В колледже я изучал физику, инженерное дело и промышленный дизайн. Я думал, что буду конструировать самолеты, но после окончания стал разрабатывать корпуса радиочасов в корпорации «Эмерсон». «Эмерсон» делала упор на округлость, вялость контуров, словно часы должны были ускользать от взгляда пользователя, как проскакивает в желудок лекарственное драже! Проработав шесть лет, я открыл собственное дело. Можно сказать, что у меня был один настоящий успех — машина, которая плавила полиэтиленовые пакеты и разливала пластик по разным сменным формам (подставка для гольфового мяча, расческа, монтировка для велосипедных шин и т. д.). В списке экологических «зеленых подарков» в одном из главных журналов она заняла высокое место, после чего появилась в бортовых каталогах авиакомпаний и в интернет-магазинах. Я на ней не разбогател, но на плаву держался. Купил однокомнатную квартиру в Уэст-Вилледже, и на знакомых это производило впечатление, пока они не видели ее собственными глазами. Квартира представляла собой архитектурный аналог ошметков бисквитного теста — 24 квадратных метра бесполезных закутков и отнорков, оставшихся после того, как остальное здание было разделено на помещения, приспособленные для нормального житья.

В день, когда должна была приехать Люси с отцом, я зарезервировал стенд на выставке «Сервис и гостеприимство» в Уэстпорте, Коннектикут. Я отправился туда, чтобы продвинуть аппарат, который назвал «Айспрессо». В основе это был коммерческий кофейник с медной нагревательной спиралью на дне, так что вы могли налить свежезаваренный чай в стакан, не растопив льда. Я надеялся продать патент за сотню тысяч и отбыть на Мексиканский залив, чтобы заткнуть пустоты в сердце понтонной лодкой и грудастой незнакомкой. Весь день я варил и наливал в одноразовые стаканы «Эрл Грей» со льдом мужчинам в присборенных в поясе брюках. Свободную руку они держали в кармане, чтобы я не мог сунуть им свою карточку. После, на приеме, я постарался возместить уплаченное за стенд в бесплатном баре. Потом вышел на танцевальную площадку и приблизился к молодой женщине.

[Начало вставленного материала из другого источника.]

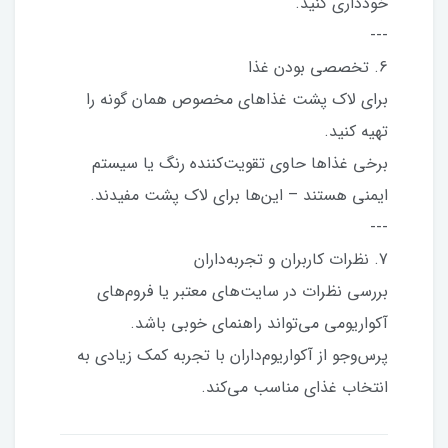
خودداری کنید.
---
6. تخصصی بودن غذا
برای لاک پشت غذاهای مخصوص همان گونه را
تهیه کنید.
برخی غذاها حاوی تقویت‌کننده رنگ یا سیستم
ایمنی هستند – این‌ها برای لاک پشت مفیدند.
---
7. نظرات کاربران و تجربه‌داران
بررسی نظرات در سایت‌های معتبر یا فروم‌های
آکواریومی می‌تواند راهنمای خوبی باشد.
پرس‌وجو از آکواریوم‌داران با تجربه کمک زیادی به
انتخاب غذای مناسب می‌کند.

— Пойдемте, посмотрим на луну, — сказал я.

— Сейчас три часа, — сказала она.

Я пошел к поезду. Потянуло первым осенним холодком. Под стук колес я долго отогревался, нянча на коленях свой чайник.

Я получил сообщение от Люси: встретиться с ними в парке Вашингтон-сквер, где отец наблюдает за шахматами. Я доехал на метро до Астор-плейс и пошел налево под грузом нарастающего страха. Я не видел его пятнадцать месяцев. Представлял себе, что он сидит на перилах, в сумерках, смотрит на роликобежцев, торговцев наркотиками и гитаристов, как Рип ван Винкль, спустившийся с холмов, всклокоченный и, чего доброго, попахивающий пеленками.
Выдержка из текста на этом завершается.